Instructions to follow:
How many lines in the records below hold the string "médicos"? Answer with the number alone.

Records to use:
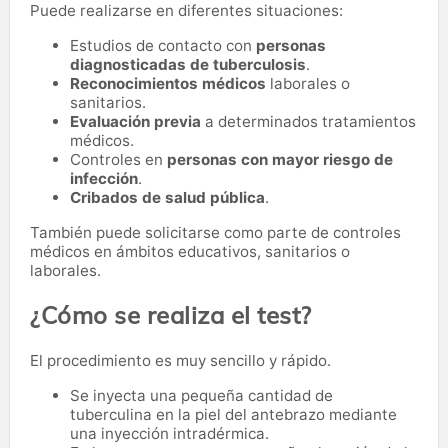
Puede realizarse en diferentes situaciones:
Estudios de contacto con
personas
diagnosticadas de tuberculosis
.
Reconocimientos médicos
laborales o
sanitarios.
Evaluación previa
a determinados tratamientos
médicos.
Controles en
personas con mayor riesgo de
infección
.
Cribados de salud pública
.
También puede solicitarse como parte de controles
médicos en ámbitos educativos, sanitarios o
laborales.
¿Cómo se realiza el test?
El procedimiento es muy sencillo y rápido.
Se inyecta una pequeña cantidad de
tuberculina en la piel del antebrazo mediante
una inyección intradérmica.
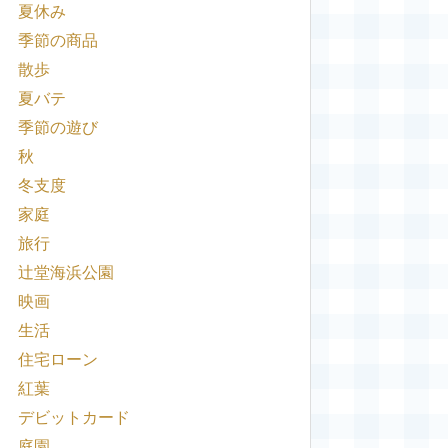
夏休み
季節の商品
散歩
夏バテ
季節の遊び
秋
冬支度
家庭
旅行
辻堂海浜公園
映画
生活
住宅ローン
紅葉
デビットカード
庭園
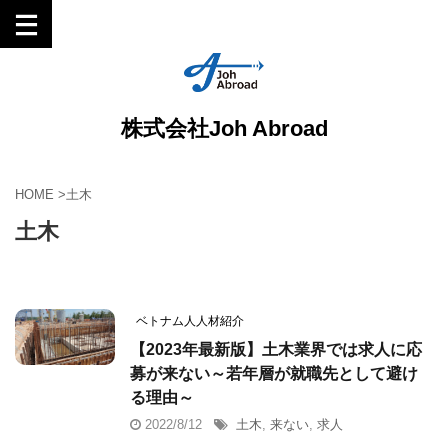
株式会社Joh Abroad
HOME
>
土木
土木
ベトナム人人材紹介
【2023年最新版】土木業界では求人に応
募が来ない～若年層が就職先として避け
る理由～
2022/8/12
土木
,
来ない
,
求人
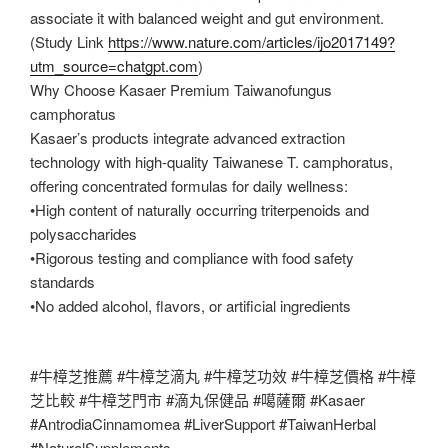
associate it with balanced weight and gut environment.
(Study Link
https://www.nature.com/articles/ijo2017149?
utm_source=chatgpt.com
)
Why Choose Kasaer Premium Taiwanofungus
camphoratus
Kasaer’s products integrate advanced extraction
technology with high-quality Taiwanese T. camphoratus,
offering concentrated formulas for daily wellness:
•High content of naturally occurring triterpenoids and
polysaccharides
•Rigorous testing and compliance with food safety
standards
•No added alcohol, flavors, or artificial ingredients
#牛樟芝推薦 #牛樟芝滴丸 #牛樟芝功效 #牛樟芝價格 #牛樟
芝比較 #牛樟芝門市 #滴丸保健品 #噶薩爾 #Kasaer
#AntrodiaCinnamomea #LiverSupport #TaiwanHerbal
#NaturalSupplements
--
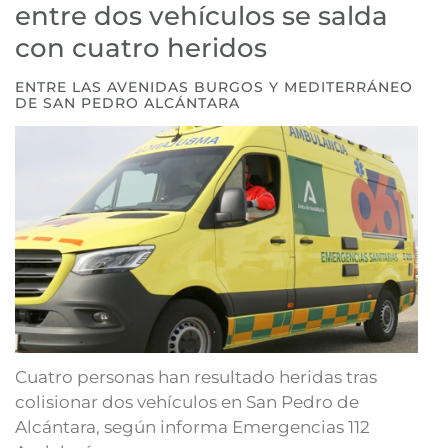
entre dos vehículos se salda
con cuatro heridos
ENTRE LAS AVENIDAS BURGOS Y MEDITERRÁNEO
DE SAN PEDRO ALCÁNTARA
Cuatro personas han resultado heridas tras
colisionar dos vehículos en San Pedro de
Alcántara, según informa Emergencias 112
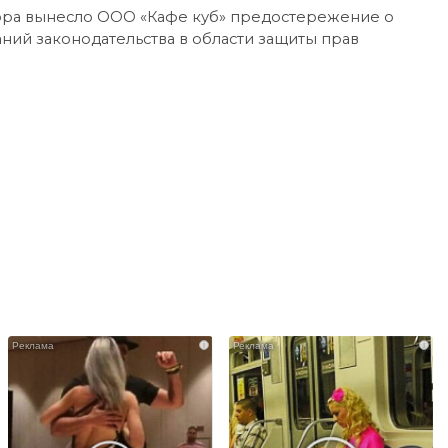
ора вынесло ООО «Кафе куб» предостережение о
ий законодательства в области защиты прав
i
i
* * *
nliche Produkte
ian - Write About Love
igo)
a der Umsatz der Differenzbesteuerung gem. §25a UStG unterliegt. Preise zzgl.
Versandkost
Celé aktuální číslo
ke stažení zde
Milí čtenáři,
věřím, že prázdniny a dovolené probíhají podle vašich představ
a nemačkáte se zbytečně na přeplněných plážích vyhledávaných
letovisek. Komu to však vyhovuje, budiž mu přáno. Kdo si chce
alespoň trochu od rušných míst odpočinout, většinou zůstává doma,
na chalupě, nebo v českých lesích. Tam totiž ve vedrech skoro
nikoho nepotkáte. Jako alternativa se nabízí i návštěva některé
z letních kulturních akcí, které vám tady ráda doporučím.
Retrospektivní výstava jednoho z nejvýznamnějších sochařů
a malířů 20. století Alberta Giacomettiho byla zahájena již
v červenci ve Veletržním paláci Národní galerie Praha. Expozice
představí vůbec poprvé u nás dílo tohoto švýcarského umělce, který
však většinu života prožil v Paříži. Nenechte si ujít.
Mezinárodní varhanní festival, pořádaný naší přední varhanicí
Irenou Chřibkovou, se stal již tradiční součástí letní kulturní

Task response:
3